4. A concert lets out and 30K people hail a ride from one cell at once. How does this hot cell avoid crushing a single node?

This is the inherent Achilles' heel of geo-sharding: shard by cell, and a hot cell necessarily overloads one node. Several measures in concert:

Dynamic re-sharding (drop resolution): monitor per-cell supply/demand and QPS; above threshold split the hot cell into children (H3 down one level = 7) across nodes.

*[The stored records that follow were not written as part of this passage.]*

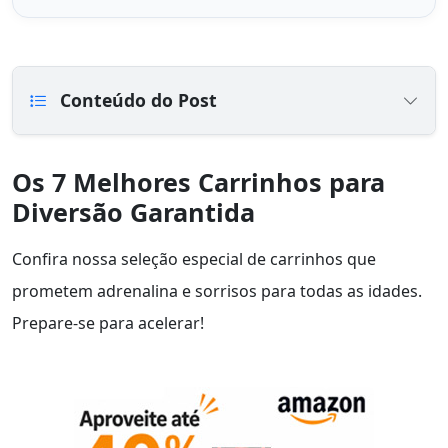
Conteúdo do Post
Os 7 Melhores Carrinhos para
Diversão Garantida
Confira nossa seleção especial de carrinhos que
prometem adrenalina e sorrisos para todas as idades.
Prepare-se para acelerar!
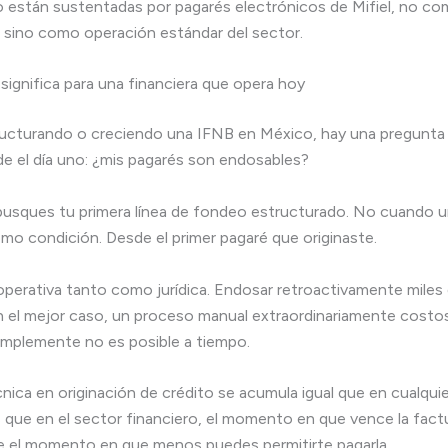
 están sustentadas por pagarés electrónicos de Mifiel, no c
sino como operación estándar del sector.
significa para una financiera que opera hoy
tructurando o creciendo una IFNB en México, hay una pregunt
e el día uno: ¿mis pagarés son endosables?
usques tu primera línea de fondeo estructurado. No cuando 
como condición. Desde el primer pagaré que originaste.
operativa tanto como jurídica. Endosar retroactivamente miles
en el mejor caso, un proceso manual extraordinariamente costos
implemente no es posible a tiempo.
nica en originación de crédito se acumula igual que en cualquie
s que en el sector financiero, el momento en que vence la factu
 el momento en que menos puedes permitirte pagarla.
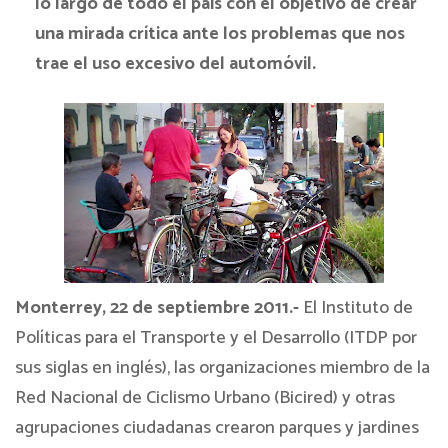
lo largo de todo el país con el objetivo de crear
una mirada crítica ante los problemas que nos
trae el uso excesivo del automóvil.
Mo
nterrey, 22 de septiembre 2011.-
El Instituto de
Políticas para el Transporte y el Desarrollo (ITDP por
sus siglas en inglés), las organizaciones miembro de la
Red Nacional de Ciclismo Urbano (Bicired) y otras
agrupaciones ciudadanas crearon parques y jardines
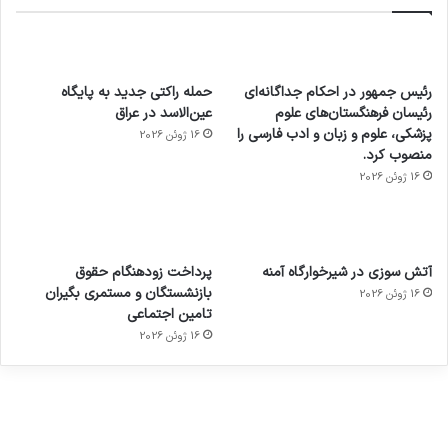
رئیس جمهور در احکام جداگانه‌ای
حمله راکتی جدید به پایگاه
رئیسان فرهنگستان‌های علوم
عین‌الاسد در عراق
پزشکی، علوم و زبان و ادب فارسی را
16 ژوئن 2026
منصوب کرد.
16 ژوئن 2026
آماده
ی سفر
عکاسی
هدفون
ورزش با
برای
مجازی
با طعم
های
آتش سوزی در شیرخوارگاه آمنه
پرداخت زودهنگام حقوق
ساعت
کشف
…
2023
بازنشستگان و مستمری بگیران
16 ژوئن 2026
هوشمند
توسط
توسط
توسط
توسط
تامین اجتماعی
ژاکت
ژاکت
توسط
ژاکت
ژاکت
در
در
ژاکت
16 ژوئن 2026
در
در
دسامبر
دسامبر
در دسامبر
دسامبر
دسامبر
12, 2022
12, 2022
12, 2022
12, 2022
12, 2022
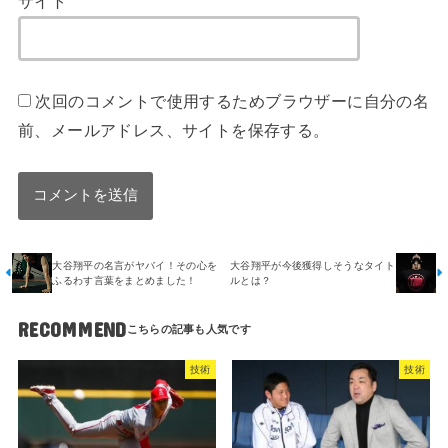
サイト
次回のコメントで使用するためブラウザーに自分の名
前、メールアドレス、サイトを保存する。
大谷翔平の名言がヤバイ！その心を
大谷翔平が今後獲得しそうなタイト
ふるわす言葉をまとめました！
ルとは？
RECOMMEND
技術
技術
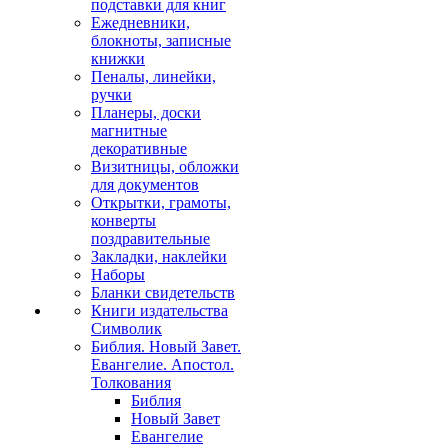
подставки для книг
Ежедневники,
блокноты, записные
книжки
Пеналы, линейки,
ручки
Планеры, доски
магнитные
декоративные
Визитницы, обложки
для документов
Открытки, грамоты,
конверты
поздравительные
Закладки, наклейки
Наборы
Бланки свидетельств
Книги издательства
Символик
Библия. Новый Завет.
Евангелие. Апостол.
Толкования
Библия
Новый Завет
Евангелие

The hard part is that writes in that area must briefly queue during migration.
Local L1 cache: dispatch nodes cache a driver snapshot of the hot cell locally (TTL 1–2s); most queries read local, source pressure plummets — the cost is 1–2s staleness, which dispatch tolerates.
Demand-side shedding: surge pricing is essentially using price to spread instantaneous demand across the time axis — product-level backpressure.
Batched matching: instead of greedily matching each request in realtime, do a globally optimal assignment over a 1–2s window — it raises the acceptance rate and incidentally flattens the QPS spike.

Note this is isomorphic to the hot key of Day 2 and the sharding hot spot of Day 4 — the fix is always the combination of "split finer + replicas + local cache + demand-side throttling."

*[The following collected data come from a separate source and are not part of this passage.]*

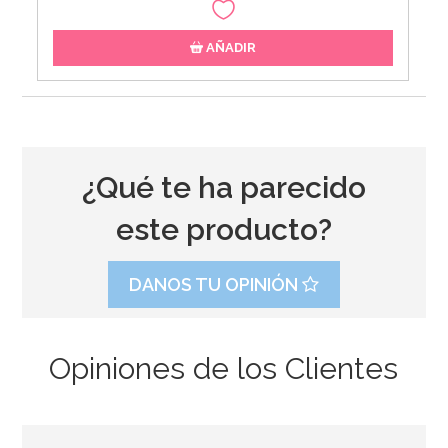
AÑADIR
¿Qué te ha parecido
este producto?
DANOS TU OPINIÓN
Opiniones de los Clientes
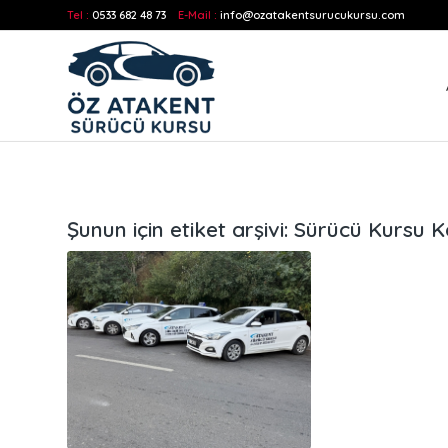
Tel :
0533 682 48 73
E-Mail :
info@ozatakentsurucukursu.com
Şunun için etiket arşivi:
Sürücü Kursu Ka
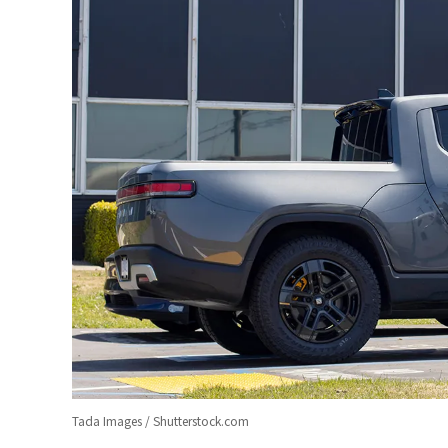
Tada Images / Shutterstock.com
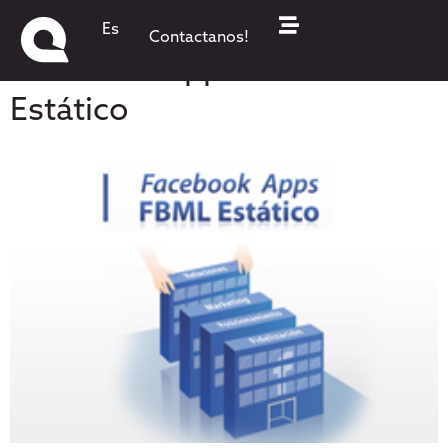
QKStudio en NexIT,
Es
Contactanos!
Facebook Apps:FBML
Estático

5. Why not just use Postgres + PostGIS's GiST index for everything? Where's its boundary?

PostGIS is the Swiss army knife of geo data, perfect for static/low-update scenarios (venues, parcels, administrative boundaries, Yelp-style search), with ST_DWithin radius queries, polygon intersection, and nearest-neighbor out of the box, plus transactions and persistence. But dispatch hits walls in three places:

Write throughput: R-Tree/GiST is a tree; each update may trigger node splits/merges and index-page rewrites. 500K moves/s will crush WAL and index maintenance — trees are read-optimized, not for high-frequency writes.
Horizontal scale: a single Postgres instance's geo index can't hold global moving points, and sharding by cell + cross-shard nearby queries isn't natively supported — you'd have to build it on top (degenerating to a homegrown grid).
Latency: geo retrieval gets only ~20ms; a disk DB's query latency (even on buffer-pool hits) is hard to keep stably at that scale — only an in-memory grid will do.

Conclusion: the choice is driven by update frequency — static geo data on PostGIS; millions of high-frequency moving points on an in-memory grid + consistent-hash sharding (the Uber route). Forcing moving points into an R-Tree is the most common over-engineering.